> _INSTRUCTIONS TO FOLLOW_:
Go through the records below and return each line that has "translate" in it.

> _DATASET_:

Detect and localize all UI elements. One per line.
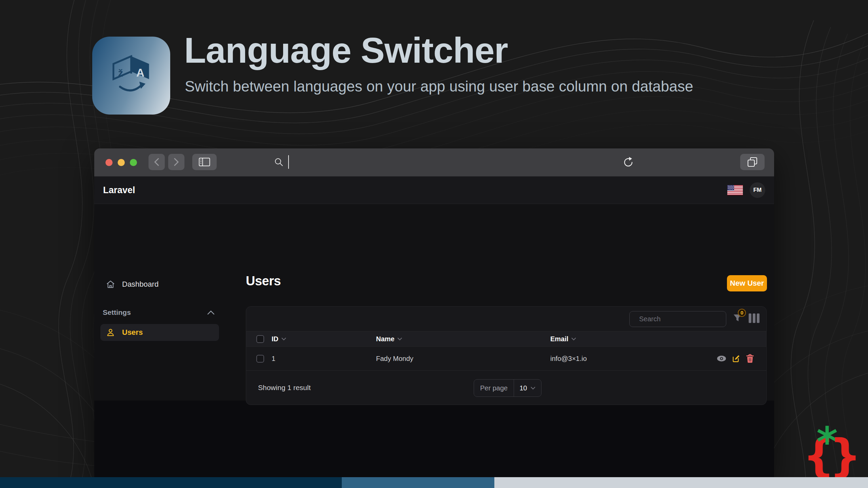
sidebar-icon xyxy=(199,158,210,166)
us-flag-language-switcher[interactable] xyxy=(727,185,743,195)
svg-text:ž: ž xyxy=(118,67,123,79)
search-icon xyxy=(274,157,283,167)
poster-canvas: ž A Language Switcher Switch between lan… xyxy=(0,0,868,488)
reload-icon xyxy=(622,156,635,169)
close-window-button[interactable] xyxy=(105,159,113,166)
translate-icon: ž A xyxy=(106,50,157,101)
delete-trash-icon[interactable] xyxy=(746,354,754,363)
text-caret xyxy=(288,155,289,169)
per-page-value: 10 xyxy=(519,384,527,392)
table-footer: Showing 1 result Per page 10 xyxy=(246,370,766,405)
sidebar-item-users[interactable]: Users xyxy=(100,324,219,341)
column-bar-icon xyxy=(757,313,760,323)
table-search[interactable] xyxy=(629,311,726,327)
strip-blue xyxy=(342,477,494,488)
chevron-down-icon xyxy=(571,337,576,341)
chevron-left-icon xyxy=(153,158,160,166)
address-bar[interactable] xyxy=(274,155,289,169)
reload-button[interactable] xyxy=(622,156,635,170)
table-row[interactable]: 1 Fady Mondy info@3×1.io xyxy=(246,347,766,370)
sidebar: Dashboard Settings Users xyxy=(94,204,230,401)
back-button[interactable] xyxy=(149,154,165,170)
user-icon xyxy=(106,328,115,337)
view-eye-icon[interactable] xyxy=(717,355,726,362)
new-user-button[interactable]: New User xyxy=(727,275,767,291)
brand-logo[interactable]: Laravel xyxy=(103,185,135,196)
per-page-label: Per page xyxy=(474,380,514,396)
users-table-card: 0 ID xyxy=(246,306,767,405)
row-actions xyxy=(717,354,754,363)
cell-email: info@3×1.io xyxy=(550,355,587,363)
chevron-down-icon xyxy=(281,337,287,341)
sidebar-item-dashboard[interactable]: Dashboard xyxy=(100,276,219,293)
hero-title: Language Switcher xyxy=(184,30,508,71)
table-header-row: ID Name Email xyxy=(246,331,766,347)
translate-app-icon: ž A xyxy=(92,37,170,115)
chevron-down-icon xyxy=(530,386,536,390)
chevron-down-icon xyxy=(397,337,402,341)
cell-name: Fady Mondy xyxy=(376,355,413,363)
column-bar-icon xyxy=(749,313,751,323)
app-body: Dashboard Settings Users User xyxy=(94,204,774,401)
toggle-columns-button[interactable] xyxy=(749,313,760,323)
hero-subtitle: Switch between languages on your app usi… xyxy=(185,77,717,97)
app-topbar: Laravel xyxy=(94,177,774,204)
sidebar-item-label: Dashboard xyxy=(122,280,159,289)
select-all-checkbox[interactable] xyxy=(256,335,264,343)
column-header-email[interactable]: Email xyxy=(550,335,576,343)
tabs-icon xyxy=(747,157,758,167)
minimize-window-button[interactable] xyxy=(118,159,125,166)
page-title: Users xyxy=(246,274,281,288)
filter-count-badge: 0 xyxy=(738,309,746,317)
sidebar-toggle-button[interactable] xyxy=(192,154,217,170)
table-toolbar: 0 xyxy=(246,307,766,331)
column-header-name[interactable]: Name xyxy=(376,335,402,343)
strip-navy xyxy=(0,477,342,488)
strip-light xyxy=(494,477,868,488)
browser-window: Laravel xyxy=(94,148,774,477)
edit-pencil-icon[interactable] xyxy=(732,354,741,363)
svg-text:A: A xyxy=(136,66,144,79)
browser-chrome xyxy=(94,148,774,177)
bottom-color-strip xyxy=(0,477,868,488)
sidebar-item-label: Users xyxy=(122,328,143,337)
per-page-select[interactable]: Per page 10 xyxy=(474,379,541,397)
brace-right: } xyxy=(829,433,861,478)
search-input[interactable] xyxy=(638,315,730,323)
forward-button[interactable] xyxy=(168,154,184,170)
column-label: ID xyxy=(272,335,278,343)
column-label: Email xyxy=(550,335,568,343)
results-summary: Showing 1 result xyxy=(258,384,311,392)
sidebar-group-label: Settings xyxy=(103,308,131,317)
sidebar-group-settings[interactable]: Settings xyxy=(103,308,215,317)
filter-button[interactable]: 0 xyxy=(732,313,743,324)
column-header-id[interactable]: ID xyxy=(272,335,287,343)
column-label: Name xyxy=(376,335,394,343)
zoom-window-button[interactable] xyxy=(130,159,137,166)
tab-overview-button[interactable] xyxy=(740,154,765,170)
home-icon xyxy=(106,280,115,289)
window-lower-area xyxy=(94,401,774,477)
chevron-up-icon xyxy=(207,310,215,315)
chevron-right-icon xyxy=(173,158,180,166)
row-checkbox[interactable] xyxy=(256,355,264,363)
tomato-braces-logo: { * } xyxy=(803,424,847,472)
cell-id: 1 xyxy=(272,355,275,363)
column-bar-icon xyxy=(753,313,755,323)
user-avatar[interactable]: FM xyxy=(750,182,765,198)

> _ANSWER FOR THE TASK_:
translate-icon: ž A xyxy=(106,50,157,101)
translate-app-icon: ž A xyxy=(92,37,170,115)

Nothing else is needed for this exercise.